In the copy, include every entry exactly but none of its images.

- - - - -

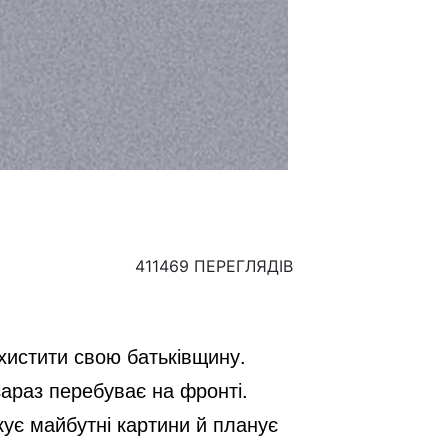
411469 ПЕРЕГЛЯДІВ
ахистити свою батьківщину.
зараз перебуває на фронті.
кує майбутні картини й планує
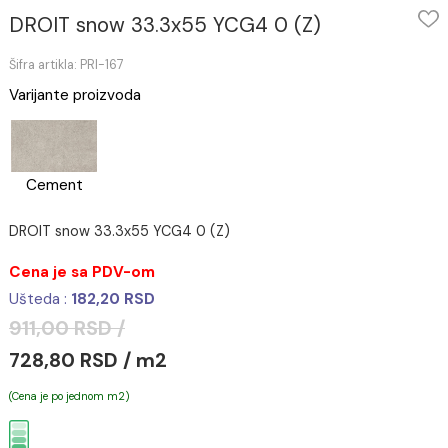
DROIT snow 33.3x55 YCG4 0 (Z)
Šifra artikla: PRI-167
Varijante proizvoda
Cement
DROIT snow 33.3x55 YCG4 0 (Z)
Cena je sa PDV-om
Ušteda :
182,20 RSD
911,00 RSD /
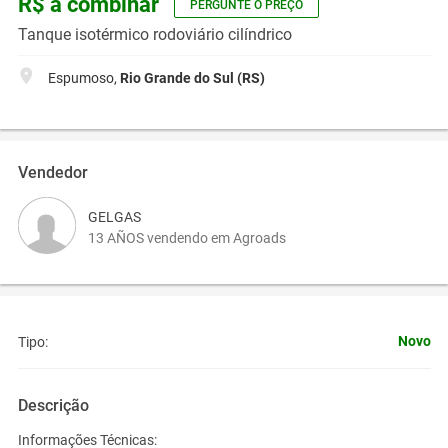
R$ a combinar
PERGUNTE O PREÇO
Tanque isotérmico rodoviário cilíndrico
Espumoso,
Rio Grande do Sul (RS)
Vendedor
GELGAS
13 AÑOS vendendo em Agroads
Novo
Tipo:
Descrição
Informações Técnicas:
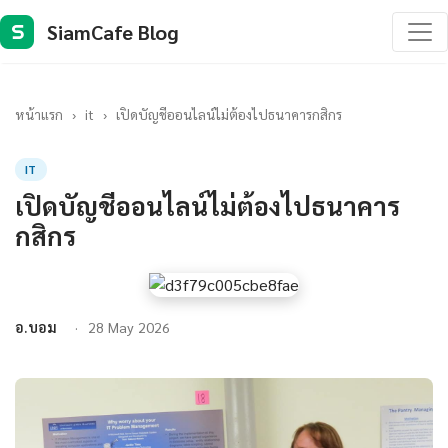
SiamCafe Blog
S
หน้าแรก
›
it
›
เปิดบัญชีออนไลน์ไม่ต้องไปธนาคารกสิกร
IT
เปิดบัญชีออนไลน์ไม่ต้องไปธนาคาร
กสิกร
อ.บอม
28 May 2026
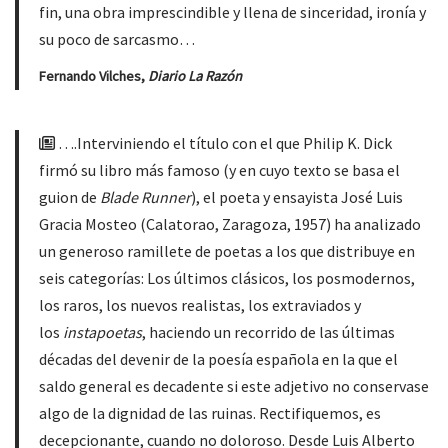
fin, una obra imprescindible y llena de sinceridad, ironía y
su poco de sarcasmo…
Fernando Vilches,
Diario La Razón
….Interviniendo el título con el que Philip K. Dick
firmó su libro más famoso (y en cuyo texto se basa el
guion de
Blade Runner
), el poeta y ensayista José Luis
Gracia Mosteo (Calatorao, Zaragoza, 1957) ha analizado
un generoso ramillete de poetas a los que distribuye en
seis categorías: Los últimos clásicos, los posmodernos,
los raros, los nuevos realistas, los extraviados y
los
instapoetas
, haciendo un recorrido de las últimas
décadas del devenir de la poesía española en la que el
saldo general es decadente si este adjetivo no conservase
algo de la dignidad de las ruinas. Rectifiquemos, es
decepcionante, cuando no doloroso. Desde Luis Alberto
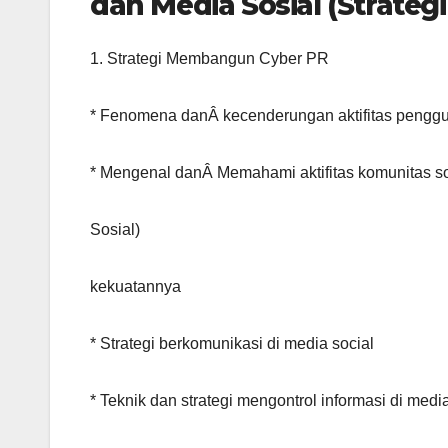
dan Media Sosial (Strate
1. Strategi Membangun Cyber PR
* Fenomena danÂ kecenderungan aktifitas penggu
* Mengenal danÂ Memahami aktifitas komunitas so
Sosial)
kekuatannya
* Strategi berkomunikasi di media social
* Teknik dan strategi mengontrol informasi di media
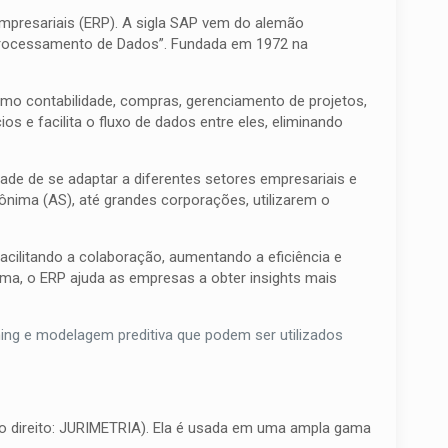
mpresariais (ERP). A sigla SAP vem do alemão
 Processamento de Dados”. Fundada em 1972 na
como contabilidade, compras, gerenciamento de projetos,
 e facilita o fluxo de dados entre eles, eliminando
de de se adaptar a diferentes setores empresariais e
ônima (AS), até grandes corporações, utilizarem o
cilitando a colaboração, aumentando a eficiência e
ma, o ERP ajuda as empresas a obter insights mais
ning e modelagem preditiva que podem ser utilizados
 o direito: JURIMETRIA). Ela é usada em uma ampla gama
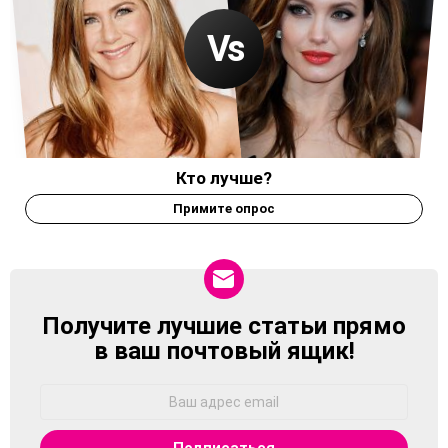
Кто лучше?
Примите опрос
Получите лучшие статьи прямо
NEWSLETTER
в ваш почтовый ящик!
Адрес
Email:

- - - - -

Task output:
411469 ПЕРЕГЛЯДІВ
ахистити свою батьківщину.
зараз перебуває на фронті.
кує майбутні картини й планує
DROIT snow 33.3x55 YCG4 0 (Z)
Šifra artikla: PRI-167
Varijante proizvoda
Cement
DROIT snow 33.3x55 YCG4 0 (Z)
Cena je sa PDV-om
Ušteda :
182,20 RSD
911,00 RSD /
R$ a combinar
PERGUNTE O PREÇO
Tanque isotérmico rodoviário cilíndrico
Espumoso,
Rio Grande do Sul (RS)
Vendedor
GELGAS
13 AÑOS vendendo em Agroads
Novo
Tipo:
Descrição
Informações Técnicas:
SiamCafe Blog
S
หน้าแรก
›
it
›
เปิดบัญชีออนไลน์ไม่ต้องไปธนาคารกสิกร
IT
เปิดบัญชีออนไลน์ไม่ต้องไปธนาคาร
กสิกร
อ.บอม
28 May 2026
fin, una obra imprescindible y llena de sinceridad, ironía y
su poco de sarcasmo…
Fernando Vilches,
Diario La Razón
….Interviniendo el título con el que Philip K. Dick
firmó su libro más famoso (y en cuyo texto se basa el
guion de
Blade Runner
), el poeta y ensayista José Luis
Gracia Mosteo (Calatorao, Zaragoza, 1957) ha analizado
un generoso ramillete de poetas a los que distribuye en
seis categorías: Los últimos clásicos, los posmodernos,
los raros, los nuevos realistas, los extraviados y
los
instapoetas
, haciendo un recorrido de las últimas
décadas del devenir de la poesía española en la que el
saldo general es decadente si este adjetivo no conservase
algo de la dignidad de las ruinas. Rectifiquemos, es
decepcionante, cuando no doloroso. Desde Luis Alberto
dan Media Sosial (Strate
1. Strategi Membangun Cyber PR
* Fenomena danÂ kecenderungan aktifitas penggu
* Mengenal danÂ Memahami aktifitas komunitas so
Sosial)
kekuatannya
* Strategi berkomunikasi di media social
* Teknik dan strategi mengontrol informasi di media
mpresariais (ERP). A sigla SAP vem do alemão
 Processamento de Dados”. Fundada em 1972 na
como contabilidade, compras, gerenciamento de projetos,
 e facilita o fluxo de dados entre eles, eliminando
de de se adaptar a diferentes setores empresariais e
ônima (AS), até grandes corporações, utilizarem o
cilitando a colaboração, aumentando a eficiência e
ma, o ERP ajuda as empresas a obter insights mais
ning e modelagem preditiva que podem ser utilizados
 o direito: JURIMETRIA). Ela é usada em uma ampla gama
Кто лучше?
Примите опрос
Получите лучшие статьи прямо
NEWSLETTER
в ваш почтовый ящик!
Адрес
Email:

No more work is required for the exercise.